* _What you are asked to do_: Word for word, restate the lines that run from the line containing "即時監控技術能夠及時發現生產過程中的異常情況，如設備故" to the last line of the records below.

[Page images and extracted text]
Segment Open

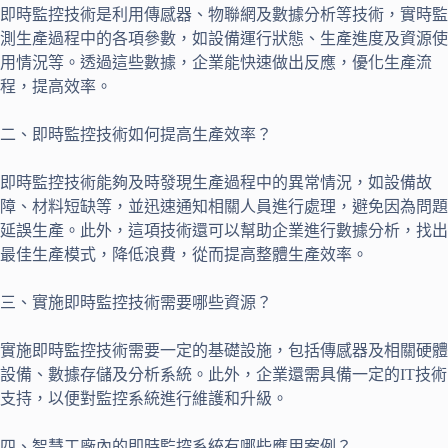
即時監控技術是利用傳感器、物聯網及數據分析等技術，實時監
測生產過程中的各項參數，如設備運行狀態、生產進度及資源使
用情況等。透過這些數據，企業能快速做出反應，優化生產流
程，提高效率。
二、即時監控技術如何提高生產效率？
即時監控技術能夠及時發現生產過程中的異常情況，如設備故
障、材料短缺等，並迅速通知相關人員進行處理，避免因為問題
延誤生產。此外，這項技術還可以幫助企業進行數據分析，找出
最佳生產模式，降低浪費，從而提高整體生產效率。
三、實施即時監控技術需要哪些資源？
實施即時監控技術需要一定的基礎設施，包括傳感器及相關硬體
設備、數據存儲及分析系統。此外，企業還需具備一定的IT技術
支持，以便對監控系統進行維護和升級。
四、智慧工廠內的即時監控系統有哪些應用案例？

Segment Closed

* _Exercise answer_:
即時監控技術能夠及時發現生產過程中的異常情況，如設備故
障、材料短缺等，並迅速通知相關人員進行處理，避免因為問題
延誤生產。此外，這項技術還可以幫助企業進行數據分析，找出
最佳生產模式，降低浪費，從而提高整體生產效率。
三、實施即時監控技術需要哪些資源？
實施即時監控技術需要一定的基礎設施，包括傳感器及相關硬體
設備、數據存儲及分析系統。此外，企業還需具備一定的IT技術
支持，以便對監控系統進行維護和升級。
四、智慧工廠內的即時監控系統有哪些應用案例？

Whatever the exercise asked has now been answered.